The end came on a Tuesday night in February. Three teenagers with guns, robbing a bodega owned by an old Dominican woman who reminded Matt of his grandmother. They were high on something that made them jumpy and paranoid, and when Matt tried to talk them down, one of them panicked.

The bullet caught him in the chest, between two ribs, finding the one spot his armor didn't quite cover. Matt dropped the kid who shot him, then sat down heavily against a brick wall while the other two ran away screaming.

Mrs. Esperanza found him there twenty minutes later, blood pooling in the alley behind her store.

"Dios mío," she whispered, kneeling beside him. "Should I call an ambulance?"

Matt smiled, tasting copper. "Too late for that."

"Your family?"

"Don't have any."

She took his hand in both of hers. Her fingers were rough from a lifetime of work, but warm. "Everyone has family, mijo."

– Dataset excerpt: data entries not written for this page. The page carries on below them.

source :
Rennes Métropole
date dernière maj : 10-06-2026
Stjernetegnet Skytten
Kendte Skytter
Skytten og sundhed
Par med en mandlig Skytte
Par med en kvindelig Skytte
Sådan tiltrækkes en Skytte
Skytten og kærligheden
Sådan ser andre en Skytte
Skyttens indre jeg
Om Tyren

Matt closed his eyes and listened to Hell's Kitchen one last time. Sirens and shouting and babies crying and couples fighting and music drifting from apartment windows. The symphony of a city that never stopped moving, never stopped hoping, never stopped breaking hearts.

He'd spent thirty years trying to save it, and maybe he had. Maybe those three kids would think twice before picking up guns again. Maybe Mrs. Esperanza would live to see her grandchildren grow up. Maybe that was enough.

Matthew Murdock died with his hand in a stranger's grip, listening to the heartbeat of a city he'd loved and lost and loved again.

And somewhere in a medical bay three thousand miles away, James Olsen's eyes snapped open to a world he could no longer see but suddenly understood better than he ever had before.

The machines around him were screaming alerts, but what James heard was Mrs. Esperanza's heartbeat, steady and strong. What he smelled was fear and antiseptic and something metallic that might have been his own blood.

What he felt was thirty years of pain and wisdom and brutal, necessary knowledge settling into his bones like it had always belonged there.

He tried to speak, to tell someone he was awake, but his throat felt like sandpaper. Instead, he just lay there and listened to the symphony of STAR Labs around him. Doctors running in the hallway, machines humming, someone crying in the room next door.